Gnothi seauton, « Connais-toi toi-même ».

Sibylle. Aruspice. Sorcière. Prophétesse. Voyante. Augure. Pythie. Tant de noms pour ne désigner qu’une seule chose : une véritable peste, songeait Neser en se glissant dans l’étroit corridor. Guidé par l’unique lueur d’une lampe à huile, il écarta de la main une épaisse toile d’araignée, sentit son nez le chatouiller alors qu’il soulevait un nuage de poussière. Le Primat étouffa un éternuement dans le creux de son bras. Que ne faisait-il pas pour rencontrer cette gamine...

Neser écouta l’écho de choses humides retomber en gouttelettes dans le couloir. Il reprit sa route, satisfait de n’entendre rien d’autre, se frayant un chemin difficile dans ce maigre boyau destiné, autrefois, au passage des serviteurs. Enfin, il parvint devant un pan de mur, dont les briques obstruaient le corridor. Une précaution supplémentaire pour l’isolement de la Pythie...

Tapotant d’un doigt maigre le cercle de transmutation dessiné sur une pierre d’angle, éclairé par l’éclat jaunâtre de sa lampe, Neser insuffla un peu d’énergie au principe d’alchimie. Le mur s’effrita sans bruit, s’effaça, créant une ouverture suffisamment large pour qu’il puisse s’y glisser. Les dalles encrassées, tachées d’humidité, cédèrent la place à un tapis moelleux, aux motifs de fleurs. Le Primat posa sa lampe à huile près du couloir qu’il laissa ouvert – il n’avait tracé qu’un seul cercle, et celui-ci se trouvait désormais du côté de l’issue.

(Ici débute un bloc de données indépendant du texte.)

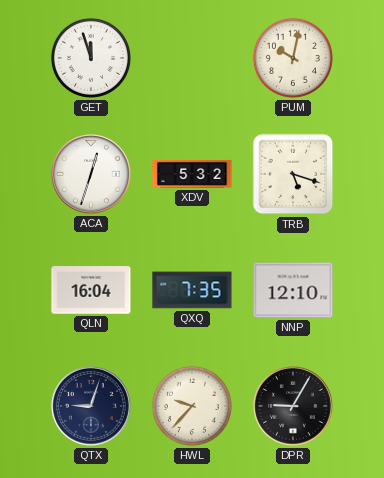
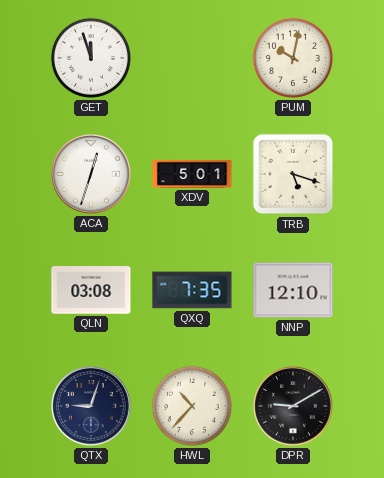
XDV: 5:32 -> 5:01
QLN: 16:04 -> 03:08
HWL: 9:37 -> 10:37
DPR: 9:05 -> 9:10
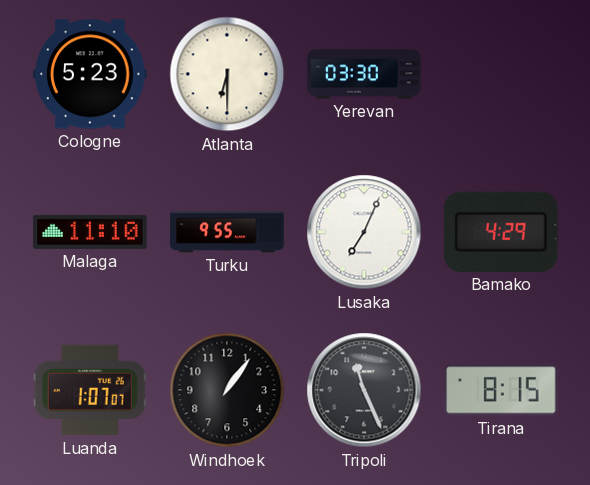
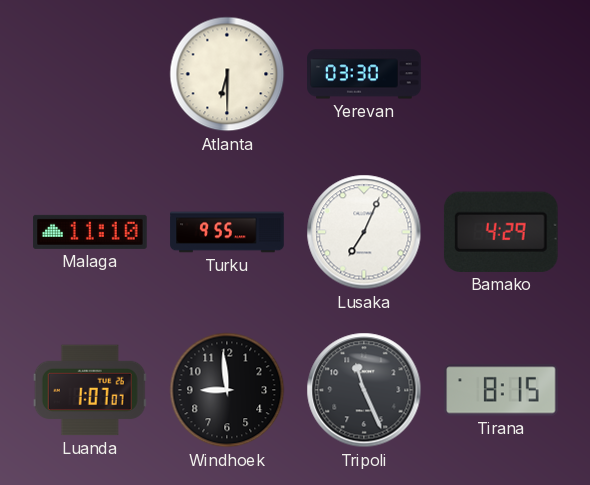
Cologne: 5:23 -> none
Windhoek: 1:06 -> 8:59
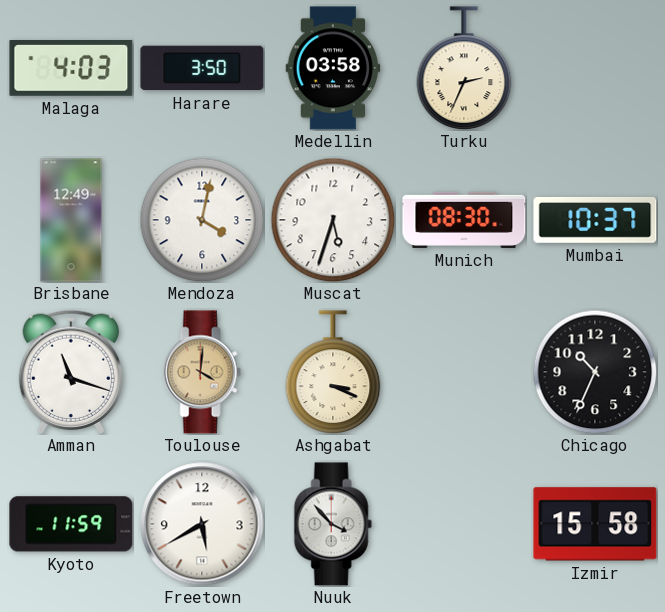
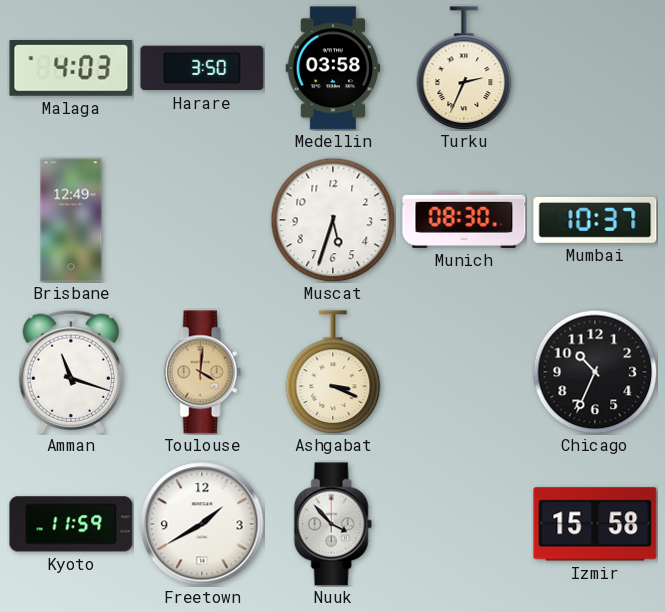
Mendoza: 4:02 -> none
Freetown: 5:40 -> 1:40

Seul un grand candélabre éclairait de sa lumière chiche le salon où il se trouvait. Les murs étaient couverts de dessins, de tapisseries et de toiles aux thèmes diamétralement opposés, s’étalant en une débauche de couleurs criardes, un éventail grotesque de formes et de textures hétéroclites. Du plafond, fixés à de fines cordelettes tressées, pendaient d’innombrables breloques et mobiles, tandis que les dalles du sol disparaissaient sous une avalanche de tapis, de coussins et de meubles disparates. Chaque surface nue, chaque espace vacant semblait comblé par quelque chose, comme pour vaincre une peur absolue du vide. Sur une table basse, un large coffret de santal laissait échapper des parfums variés. Neser se coula entre les amas d’objets avec une grâce féline qui démentait son apparence de vieillard inoffensif. Absorbé par sa tâche, il ne remarqua même pas qu’il s’était glissé hors de son déguisement, adoptant une démarche assurée, oubliant son masque de gentillesse et de simplicité naïve. Ses traits durcirent, implacables, et dans ses yeux brillait une flamme avide, impérieuse, malsaine.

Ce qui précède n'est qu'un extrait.